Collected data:
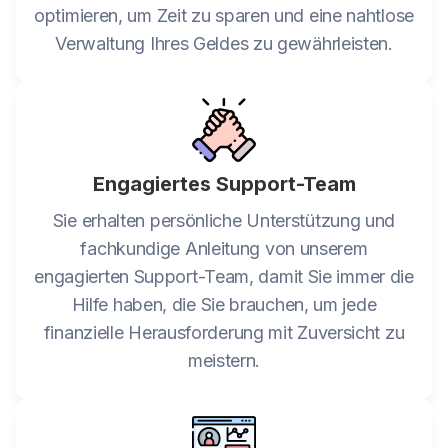
optimieren, um Zeit zu sparen und eine nahtlose
Verwaltung Ihres Geldes zu gewährleisten.
Engagiertes Support-Team
Sie erhalten persönliche Unterstützung und
fachkundige Anleitung von unserem
engagierten Support-Team, damit Sie immer die
Hilfe haben, die Sie brauchen, um jede
finanzielle Herausforderung mit Zuversicht zu
meistern.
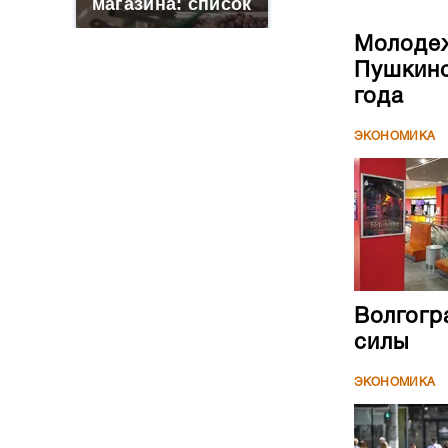
магазина: список
Молодеж
Пушкинс
года
ЭКОНОМИКА
Волгогр
силы
ЭКОНОМИКА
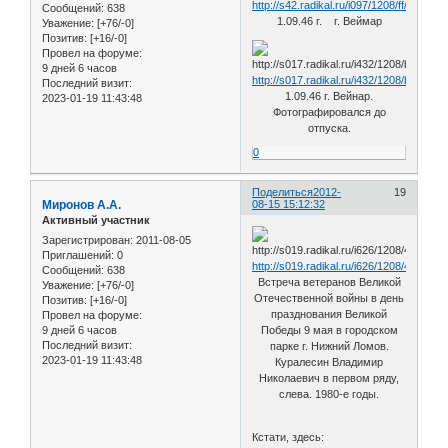
http://s42.radikal.ru/i097/1208/ff/87db65
Сообщений:
638
1.09.46 г. г. Веймар
Уважение:
[+76/-0]
Позитив:
[+16/-0]
Провел на форуме:
9 дней 6 часов
http://s017.radikal.ru/i432/1208/be/a98f
Последний визит:
1.09.46 г. Вейнар.
2023-01-19 11:43:48
Фотографировался до
отпуска.
0
Поделиться
2012-
19
Миронов А.А.
08-15 15:12:32
Активный участник
Зарегистрирован
: 2011-08-05
Приглашений:
0
http://s019.radikal.ru/i626/1208/4a/1377
Сообщений:
638
Встреча ветеранов Великой
Уважение:
[+76/-0]
Отечественной войны в день
Позитив:
[+16/-0]
празднования Великой
Провел на форуме:
9 дней 6 часов
Победы 9 мая в городском
Последний визит:
парке г. Нижний Ломов.
2023-01-19 11:43:48
Куралесин Владимир
Николаевич в первом ряду,
слева. 1980-е годы.
Кстати, здесь:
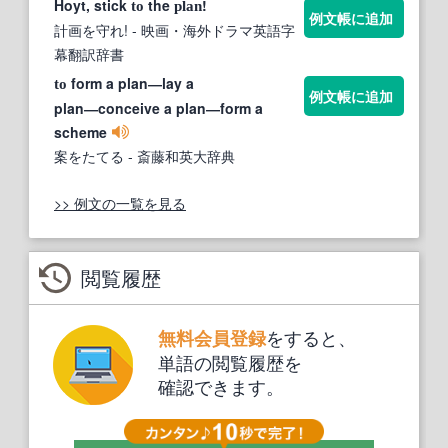
Hoyt, stick
the
!
to
plan
例文帳に追加
計画を守れ!
- 映画・海外ドラマ英語字
幕翻訳辞書
form a plan―lay a
to
例文帳に追加
plan―conceive a plan―form a
scheme
案をたてる
- 斎藤和英大辞典
>> 例文の一覧を見る
閲覧履歴
をすると、
無料会員登録
単語の閲覧履歴を
確認できます。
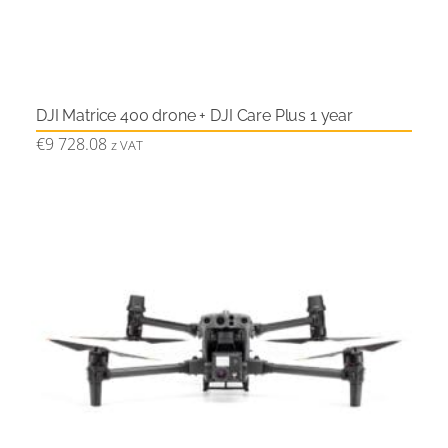
DJI Matrice 400 drone + DJI Care Plus 1 year
€
9 728.08
z VAT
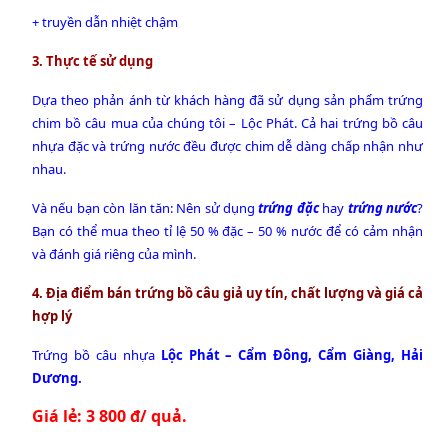
+ truyền dẫn nhiệt chậm
3. Thực tế sử dụng
Dựa theo phản ánh từ khách hàng đã sử dụng sản phẩm trứng
chim bồ câu mua của chúng tôi – Lộc Phát. Cả hai
trứng bồ câu
nhựa đặc
và
trứng nước
đều được chim dễ dàng chấp nhận như
nhau.
Và nếu bạn còn lăn tăn: Nên sử dụng
trứng đặc
hay
trứng nước
?
Bạn có thể mua theo tỉ lệ 50 % đặc – 50 % nước để có cảm nhận
và đánh giá riêng của mình.
4. Địa điểm
bán trứng bồ câu giả
uy tín, chất lượng và giá cả
hợp lý
Trứng bồ câu nhựa
Lộc Phát – Cẩm Đông, Cẩm Giàng, Hải
Dương.
Giá lẻ: 3 800 đ/ quả.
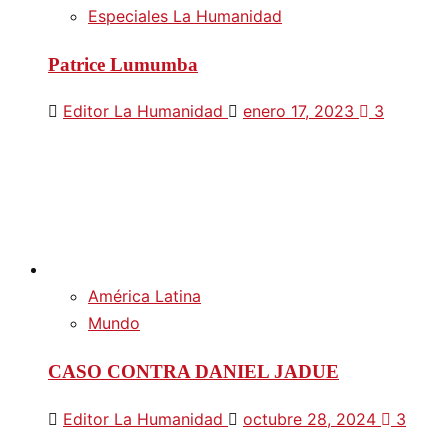
Especiales La Humanidad
Patrice Lumumba
Editor La Humanidad
enero 17, 2023
3
América Latina
Mundo
CASO CONTRA DANIEL JADUE
Editor La Humanidad
octubre 28, 2024
3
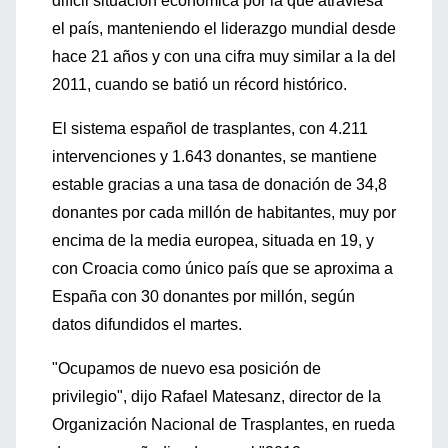
difícil situación económica por la que atraviesa
el país, manteniendo el liderazgo mundial desde
hace 21 años y con una cifra muy similar a la del
2011, cuando se batió un récord histórico.
El sistema español de trasplantes, con 4.211
intervenciones y 1.643 donantes, se mantiene
estable gracias a una tasa de donación de 34,8
donantes por cada millón de habitantes, muy por
encima de la media europea, situada en 19, y
con Croacia como único país que se aproxima a
España con 30 donantes por millón, según
datos difundidos el martes.
"Ocupamos de nuevo esa posición de
privilegio", dijo Rafael Matesanz, director de la
Organización Nacional de Trasplantes, en rueda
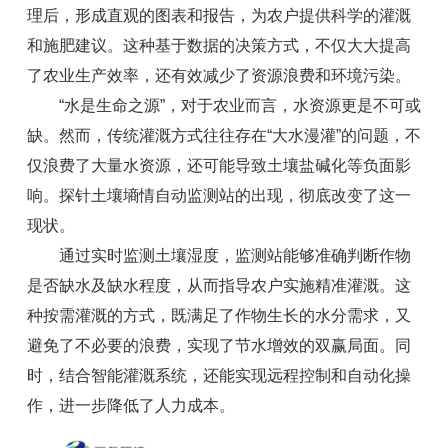
理后，形成直观的图表和报告，为农户提供科学的灌溉
和施肥建议。这种基于数据的决策方式，不仅大大提高
了农业生产效率，还有效减少了资源浪费和环境污染。
“水是生命之源”，对于农业而言，水资源更是不可或
缺。然而，传统灌溉方式往往存在“大水漫灌”的问题，不
仅浪费了大量水资源，还可能导致土壤盐碱化等负面影
响。
探针土壤墒情自动监测站
的出现，彻底改变了这一
现状。
通过实时监测土壤湿度，监测站能够准确判断作物
是否缺水及缺水程度，从而指导农户实施精准灌溉。这
种按需灌溉的方式，既满足了作物生长的水分需求，又
避免了不必要的浪费，实现了节水增效的双赢局面。同
时，结合智能灌溉系统，还能实现远程控制和自动化操
作，进一步降低了人力成本。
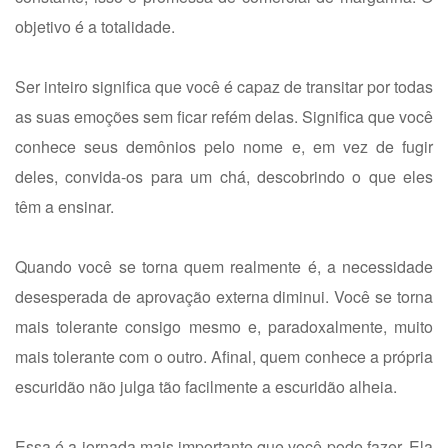
objetivo é a totalidade.
Ser inteiro significa que você é capaz de transitar por todas
as suas emoções sem ficar refém delas. Significa que você
conhece seus demônios pelo nome e, em vez de fugir
deles, convida-os para um chá, descobrindo o que eles
têm a ensinar.
Quando você se torna quem realmente é, a necessidade
desesperada de aprovação externa diminui. Você se torna
mais tolerante consigo mesmo e, paradoxalmente, muito
mais tolerante com o outro. Afinal, quem conhece a própria
escuridão não julga tão facilmente a escuridão alheia.
Essa é a jornada mais importante que você pode fazer. Ela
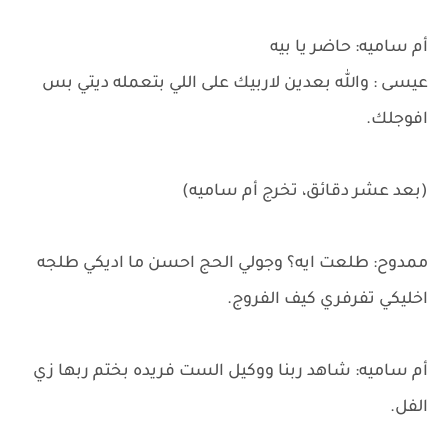
أم ساميه: حاضر يا بيه
عيسى : والله بعدين لاربيك على اللي بتعمله ديتي بس
افوجلك.
(بعد عشر دقائق، تخرج أم ساميه)
ممدوح: طلعت ايه؟ وجولي الحج احسن ما اديكي طلجه
اخليكي تفرفري كيف الفروج.
أم ساميه: شاهد ربنا ووكيل الست فريده بختم ربها زي
الفل.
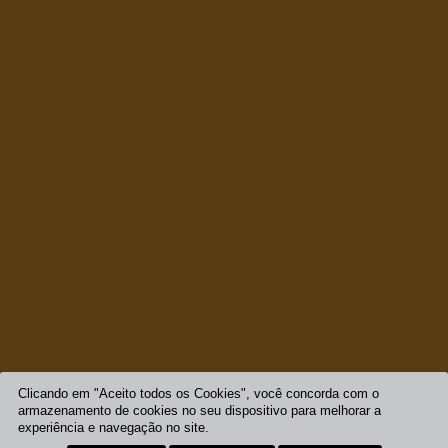
Clicando em "Aceito todos os Cookies", você concorda com o
armazenamento de cookies no seu dispositivo para melhorar a
experiência e navegação no site.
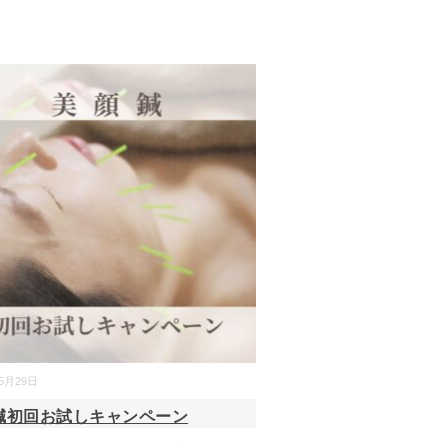
05月29日
鍼初回お試しキャンペーン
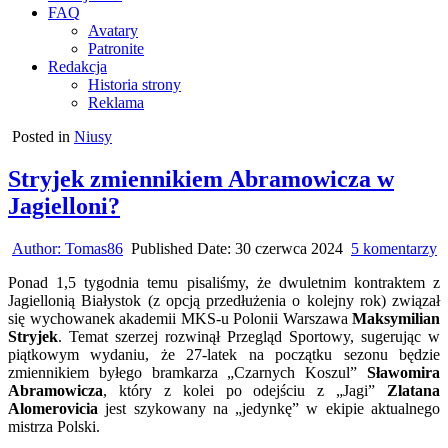
FAQ
Avatary
Patronite
Redakcja
Historia strony
Reklama
Posted in
Niusy
Stryjek zmiennikiem Abramowicza w
Jagielloni?
d
Author:
Tomas86
Published Date:
30 czerwca 2024
5 komentarzy
S
Ponad 1,5 tygodnia temu pisaliśmy, że dwuletnim kontraktem z
z
Jagiellonią Białystok (z opcją przedłużenia o kolejny rok) związał
A
się wychowanek akademii MKS-u Polonii Warszawa
Maksymilian
w
Stryjek
. Temat szerzej rozwinął Przegląd Sportowy, sugerując w
J
piątkowym wydaniu, że 27-latek na początku sezonu będzie
zmiennikiem byłego bramkarza „Czarnych Koszul”
Sławomira
Abramowicza
, który z kolei po odejściu z „Jagi”
Zlatana
Alomerovicia
jest szykowany na „jedynkę” w ekipie aktualnego
mistrza Polski.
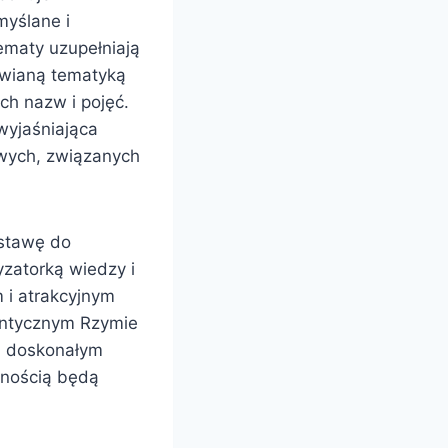
myślane i
ematy uzupełniają
awianą tematyką
ch nazw i pojęć.
 wyjaśniająca
owych, związanych
dstawę do
yzatorką wiedzy i
m i atrakcyjnym
antycznym Rzymie
ci doskonałym
wnością będą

**PROBLEM DESCRIPTION**:
From the records given above, reproduce all text exactly and exclude each picture.

**EXERCISE RESULT**:
optimieren, um Zeit zu sparen und eine nahtlose
Verwaltung Ihres Geldes zu gewährleisten.
Engagiertes Support-Team
Sie erhalten persönliche Unterstützung und
fachkundige Anleitung von unserem
engagierten Support-Team, damit Sie immer die
Hilfe haben, die Sie brauchen, um jede
finanzielle Herausforderung mit Zuversicht zu
meistern.
магазина: список
Молодеж
Пушкинс
года
ЭКОНОМИКА
Волгогр
силы
ЭКОНОМИКА
http://s42.radikal.ru/i097/1208/ff/87db65
Сообщений:
638
1.09.46 г. г. Веймар
Уважение:
[+76/-0]
Позитив:
[+16/-0]
Провел на форуме:
9 дней 6 часов
http://s017.radikal.ru/i432/1208/be/a98f
Последний визит:
1.09.46 г. Вейнар.
2023-01-19 11:43:48
Фотографировался до
отпуска.
0
Поделиться
2012-
19
Миронов А.А.
08-15 15:12:32
Активный участник
Зарегистрирован
: 2011-08-05
Приглашений:
0
http://s019.radikal.ru/i626/1208/4a/1377
Сообщений:
638
Встреча ветеранов Великой
Уважение:
[+76/-0]
Отечественной войны в день
Позитив:
[+16/-0]
празднования Великой
Провел на форуме:
9 дней 6 часов
Победы 9 мая в городском
Последний визит:
парке г. Нижний Ломов.
2023-01-19 11:43:48
Куралесин Владимир
Николаевич в первом ряду,
слева. 1980-е годы.
Кстати, здесь:
Hoyt, stick
the
!
to
plan
例文帳に追加
計画を守れ!
- 映画・海外ドラマ英語字
幕翻訳辞書
form a plan―lay a
to
例文帳に追加
plan―conceive a plan―form a
scheme
案をたてる
- 斎藤和英大辞典
>> 例文の一覧を見る
閲覧履歴
をすると、
無料会員登録
単語の閲覧履歴を
確認できます。
DJI Matrice 400 drone + DJI Care Plus 1 year
€
9 728.08
z VAT
+ truyền dẫn nhiệt chậm
3. Thực tế sử dụng
Dựa theo phản ánh từ khách hàng đã sử dụng sản phẩm trứng
chim bồ câu mua của chúng tôi – Lộc Phát. Cả hai
trứng bồ câu
nhựa đặc
và
trứng nước
đều được chim dễ dàng chấp nhận như
nhau.
Và nếu bạn còn lăn tăn: Nên sử dụng
trứng đặc
hay
trứng nước
?
Bạn có thể mua theo tỉ lệ 50 % đặc – 50 % nước để có cảm nhận
và đánh giá riêng của mình.
4. Địa điểm
bán trứng bồ câu giả
uy tín, chất lượng và giá cả
hợp lý
Trứng bồ câu nhựa
Lộc Phát – Cẩm Đông, Cẩm Giàng, Hải
Dương.
Giá lẻ: 3 800 đ/ quả.
Especiales La Humanidad
Patrice Lumumba
Editor La Humanidad
enero 17, 2023
3
América Latina
Mundo
CASO CONTRA DANIEL JADUE
Editor La Humanidad
octubre 28, 2024
3
difícil situación económica por la que atraviesa
el país, manteniendo el liderazgo mundial desde
hace 21 años y con una cifra muy similar a la del
2011, cuando se batió un récord histórico.
El sistema español de trasplantes, con 4.211
intervenciones y 1.643 donantes, se mantiene
estable gracias a una tasa de donación de 34,8
donantes por cada millón de habitantes, muy por
encima de la media europea, situada en 19, y
con Croacia como único país que se aproxima a
España con 30 donantes por millón, según
datos difundidos el martes.
"Ocupamos de nuevo esa posición de
privilegio", dijo Rafael Matesanz, director de la
Organización Nacional de Trasplantes, en rueda
理后，形成直观的图表和报告，为农户提供科学的灌溉
和施肥建议。这种基于数据的决策方式，不仅大大提高
了农业生产效率，还有效减少了资源浪费和环境污染。
“水是生命之源”，对于农业而言，水资源更是不可或
缺。然而，传统灌溉方式往往存在“大水漫灌”的问题，不
仅浪费了大量水资源，还可能导致土壤盐碱化等负面影
响。
探针土壤墒情自动监测站
的出现，彻底改变了这一
现状。
通过实时监测土壤湿度，监测站能够准确判断作物
是否缺水及缺水程度，从而指导农户实施精准灌溉。这
种按需灌溉的方式，既满足了作物生长的水分需求，又
避免了不必要的浪费，实现了节水增效的双赢局面。同
时，结合智能灌溉系统，还能实现远程控制和自动化操
作，进一步降低了人力成本。
objetivo é a totalidade.
Ser inteiro significa que você é capaz de transitar por todas
as suas emoções sem ficar refém delas. Significa que você
conhece seus demônios pelo nome e, em vez de fugir
deles, convida-os para um chá, descobrindo o que eles
têm a ensinar.
Quando você se torna quem realmente é, a necessidade
desesperada de aprovação externa diminui. Você se torna
mais tolerante consigo mesmo e, paradoxalmente, muito
mais tolerante com o outro. Afinal, quem conhece a própria
escuridão não julga tão facilmente a escuridão alheia.
Essa é a jornada mais importante que você pode fazer. Ela
أم ساميه: حاضر يا بيه
عيسى : والله بعدين لاربيك على اللي بتعمله ديتي بس
افوجلك.
(بعد عشر دقائق، تخرج أم ساميه)
ممدوح: طلعت ايه؟ وجولي الحج احسن ما اديكي طلجه
اخليكي تفرفري كيف الفروج.
أم ساميه: شاهد ربنا ووكيل الست فريده بختم ربها زي
الفل.
Clicando em "Aceito todos os Cookies", você concorda com o
armazenamento de cookies no seu dispositivo para melhorar a
experiência e navegação no site.
05月29日
鍼初回お試しキャンペーン
FAQ
Avatary
Patronite
Redakcja
Historia strony
Reklama
Posted in
Niusy
Stryjek zmiennikiem Abramowicza w
Jagielloni?
d
Author:
Tomas86
Published Date:
30 czerwca 2024
5 komentarzy
S
Ponad 1,5 tygodnia temu pisaliśmy, że dwuletnim kontraktem z
z
Jagiellonią Białystok (z opcją przedłużenia o kolejny rok) związał
A
się wychowanek akademii MKS-u Polonii Warszawa
Maksymilian
w
Stryjek
. Temat szerzej rozwinął Przegląd Sportowy, sugerując w
J
piątkowym wydaniu, że 27-latek na początku sezonu będzie
zmiennikiem byłego bramkarza „Czarnych Koszul”
Sławomira
Abramowicza
, który z kolei po odejściu z „Jagi”
Zlatana
Alomerovicia
jest szykowany na „jedynkę” w ekipie aktualnego
mistrza Polski.
myślane i
ematy uzupełniają
awianą tematyką
ch nazw i pojęć.
 wyjaśniająca
owych, związanych
dstawę do
yzatorką wiedzy i
m i atrakcyjnym
antycznym Rzymie
ci doskonałym
wnością będą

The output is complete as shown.